I escaped the conference yesterday, and am typing in the dark this morning beside my snoring husband. I can’t see my notes, so let me tell you my impression of the conference:
Trauma impacts the right hemisphere of the brain. Helpful trauma therapy targets the right brain. Left brain cognitions and interpretations don’t have much impact on the right brain. (So said Alan Schore in 500 quotes, yesterday.)
How do we, as therapists, help traumatized people heal? We use our attuned relationship with them to keep them present and socially engaged. If they are socially engaged, now, they’re in a meyelenated ventral vagal state and can’t go dorsal/shut down /immobilized or too ventral/ mobilized/ hypervigilant. Connect. Attune. Not just with your words: "I hear you say that you’re scared." Attune with your body. "I feel your fear in the room." Then help your clients locate that sensation. "Where is it in your body?" Then stay connected with them as they mindfully explore what it’s like to be scared, while connected to you, and tracing the affect through their body. If you’re Pat Ogden, you will have your clients try out the movement that they didn’t get to do when the bad thing happened. (I have a movement tx background and incorporate this in what I do.) If you’re Diana Fosha, you’ll use the power of your connection and your brilliant countertransferential language to do hold the clients in your therapeutic embrace while they move through the trauma. (I use her language all the time – in the moment self-disclosure as containment and dual attention, cool stuff.) If you’re Francine Shapiro, you will make sure that client have a deep, attuned connection with you, while bringing cognitions, affect, and sensations into consciousness, applying periodic eye movements, and deeply connecting during the breaks between, while the clients watch their minds clear the trauma. If you’re Dan Siegel, you’ll teach your clients mindfulness, so that they can get fully present, so that they can socially engage, be present with the trauma, and let it move through with whatever techniques you use. If you’re Bessel van der Kolk, you might do any of the above, and you’ll send them to Yoga class, to become re-embodied.
What are the threads that run through this varied work?
1. Presence. Getting into the here and now experience of body, affect, and thought. That includes clients being inside the Window of Tolerance: not overstimulated, not immobilized (dorsal vagal), not over-mobilized (unmeyelenated ventral vagal). Present and capable of connection so that the work can move through them.
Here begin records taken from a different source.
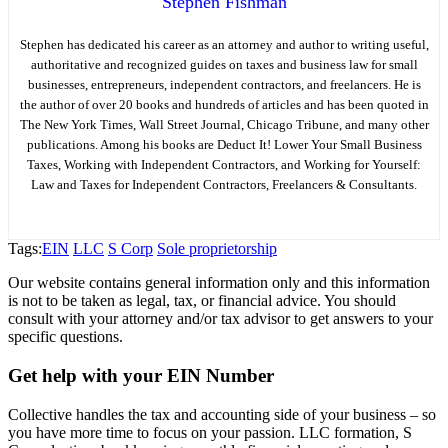
Stephen Fishman
Stephen has dedicated his career as an attorney and author to writing useful,
authoritative and recognized guides on taxes and business law for small
businesses, entrepreneurs, independent contractors, and freelancers. He is
the author of over 20 books and hundreds of articles and has been quoted in
The New York Times, Wall Street Journal, Chicago Tribune, and many other
publications. Among his books are Deduct It! Lower Your Small Business
Taxes, Working with Independent Contractors, and Working for Yourself:
Law and Taxes for Independent Contractors, Freelancers & Consultants.
Tags:
EIN
LLC
S Corp
Sole proprietorship
Our website contains general information only and this information
is not to be taken as legal, tax, or financial advice. You should
consult with your attorney and/or tax advisor to get answers to your
specific questions.
Get help with your EIN Number
Collective handles the tax and accounting side of your business – so
you have more time to focus on your passion. LLC formation, S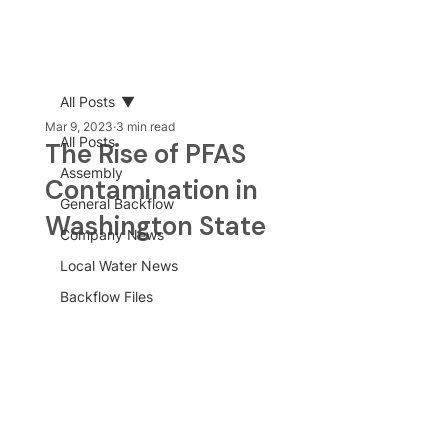
All Posts
Mar 9, 2023
3 min read
All Posts
The Rise of PFAS
Assembly
Contamination in
General Backflow
Washington State
Company News
Local Water News
Backflow Files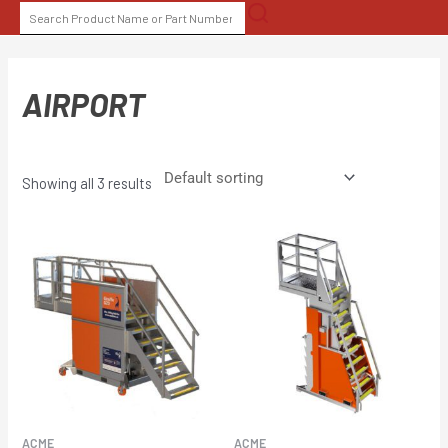
Skip
SEARCH
to
FOR:
content
AIRPORT
Showing all 3 results
ACME
ACME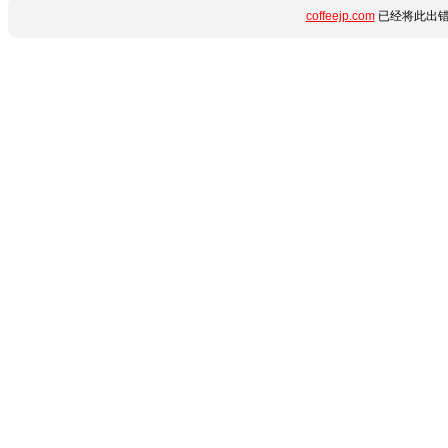
coffeejp.com
已经将此出错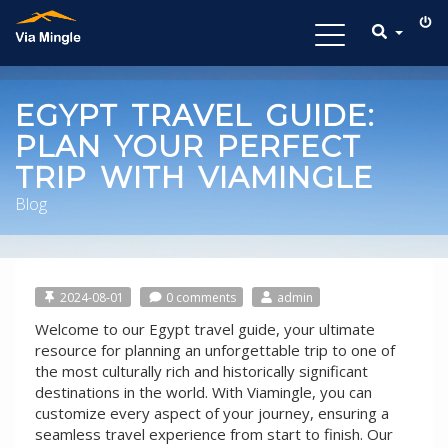
Toggle
navigation
EGYPT TRAVEL GUIDE:
PLAN YOUR PERFECT
TRIP WITH VIAMINGLE
Blog
2024-08-01
0 comments
admin
Welcome to our Egypt travel guide, your ultimate
resource for planning an unforgettable trip to one of
the most culturally rich and historically significant
destinations in the world. With Viamingle, you can
customize every aspect of your journey, ensuring a
seamless travel experience from start to finish. Our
2. Dual Attention: In EMDR, it’s the bilateral stimulation. In Yoga and in Ogden’s work it’s the attention to bodily experience. In Fosha and good relational analytic work it’s the relationship that keeps one mind on the present and the other on the traumatic past.
3. Affect while in relationship: In all of this work, clients have affective experiences while "held" inside the window of tolerance and a therapeutic relationship. It’s not that the affect is "discharged", though it might be. It’s that it is felt; not avoided; witnessed; survived; and transformed into a memory, no longer a developmental catastrophe.
4. Relationship with self and the other: Tolerance for one’s own affect and history. Capacity for relating to others.
You have just read the thesis of my next book, Trauma Therapies. I already had it, and was validated and heartened by what I heard, every moment. The next wave of therapy is Right Brain, Mindful, Affective, Embodied, and Relational.
The husband is up and it's time to go. I'm on vacation for the rest of the week. Imagine me bird and scenery-watching on the California coast, self-regulating with no set schedule. I want to see a Condor, this time.